WHAT IS EXPECTED:
Hunt for the word "publicznie" across the entries below, copying each line that holds it.

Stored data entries
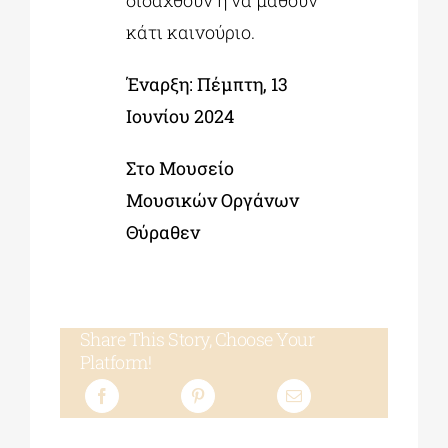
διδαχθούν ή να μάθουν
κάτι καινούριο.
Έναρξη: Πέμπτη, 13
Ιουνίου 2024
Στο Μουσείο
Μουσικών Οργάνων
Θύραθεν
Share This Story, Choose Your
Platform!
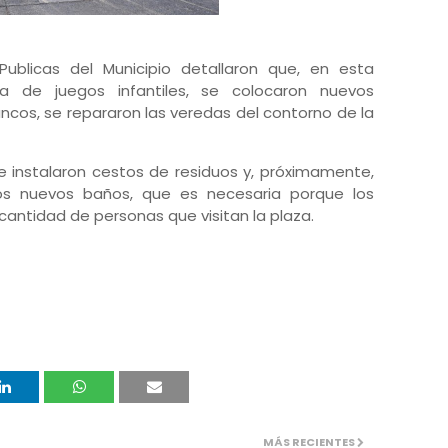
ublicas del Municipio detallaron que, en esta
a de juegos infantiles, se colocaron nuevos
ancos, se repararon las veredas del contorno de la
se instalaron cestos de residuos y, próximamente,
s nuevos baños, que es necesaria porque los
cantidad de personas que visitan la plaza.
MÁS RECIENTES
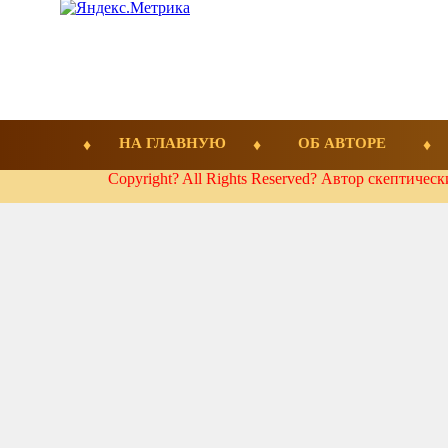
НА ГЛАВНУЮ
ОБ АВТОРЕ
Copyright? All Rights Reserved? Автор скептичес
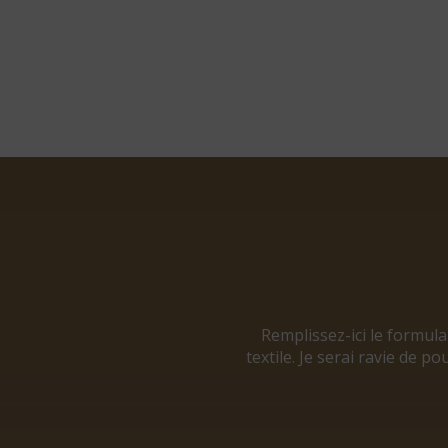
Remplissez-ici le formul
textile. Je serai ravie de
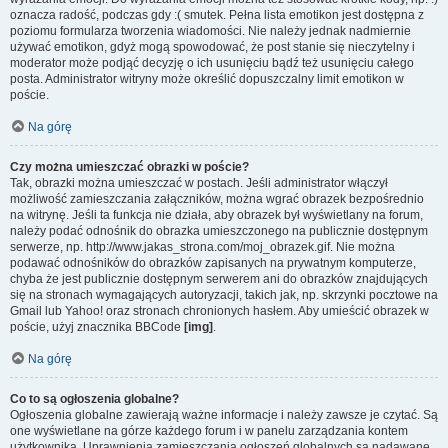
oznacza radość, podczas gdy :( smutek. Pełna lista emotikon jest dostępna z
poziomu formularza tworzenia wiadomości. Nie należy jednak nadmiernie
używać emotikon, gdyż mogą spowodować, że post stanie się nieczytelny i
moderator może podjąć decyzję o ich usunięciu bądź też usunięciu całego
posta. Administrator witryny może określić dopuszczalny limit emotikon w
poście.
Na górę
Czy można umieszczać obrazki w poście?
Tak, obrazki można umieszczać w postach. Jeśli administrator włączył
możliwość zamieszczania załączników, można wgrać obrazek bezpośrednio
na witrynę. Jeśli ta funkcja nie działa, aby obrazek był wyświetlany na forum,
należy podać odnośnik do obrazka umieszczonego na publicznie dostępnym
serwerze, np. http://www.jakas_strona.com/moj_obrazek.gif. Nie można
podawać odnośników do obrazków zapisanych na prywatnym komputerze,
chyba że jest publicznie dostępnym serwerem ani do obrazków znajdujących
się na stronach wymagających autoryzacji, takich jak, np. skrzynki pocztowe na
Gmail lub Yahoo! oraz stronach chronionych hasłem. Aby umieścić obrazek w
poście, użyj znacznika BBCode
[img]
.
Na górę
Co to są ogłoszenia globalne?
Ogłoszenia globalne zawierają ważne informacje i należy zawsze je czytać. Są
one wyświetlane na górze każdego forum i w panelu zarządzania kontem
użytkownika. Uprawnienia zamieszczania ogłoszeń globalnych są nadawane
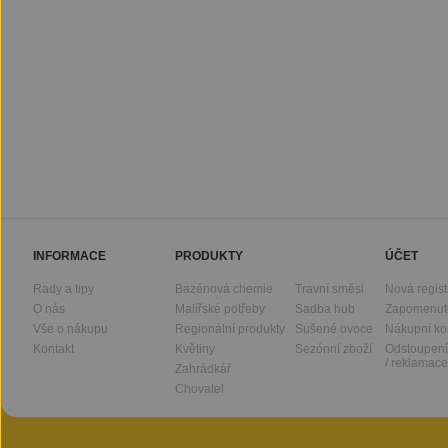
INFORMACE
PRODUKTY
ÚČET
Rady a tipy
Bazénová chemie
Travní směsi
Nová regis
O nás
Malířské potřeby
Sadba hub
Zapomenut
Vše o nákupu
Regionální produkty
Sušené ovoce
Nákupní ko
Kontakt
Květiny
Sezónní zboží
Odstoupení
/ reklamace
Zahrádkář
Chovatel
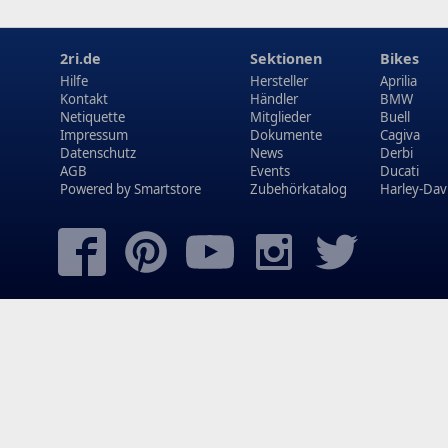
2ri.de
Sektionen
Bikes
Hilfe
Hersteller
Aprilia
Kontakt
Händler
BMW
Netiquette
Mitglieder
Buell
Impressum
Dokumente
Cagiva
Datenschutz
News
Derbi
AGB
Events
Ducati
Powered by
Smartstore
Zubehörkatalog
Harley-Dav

RESPONSE AREA:
należy podać odnośnik do obrazka umieszczonego na publicznie dostępnym
chyba że jest publicznie dostępnym serwerem ani do obrazków znajdujących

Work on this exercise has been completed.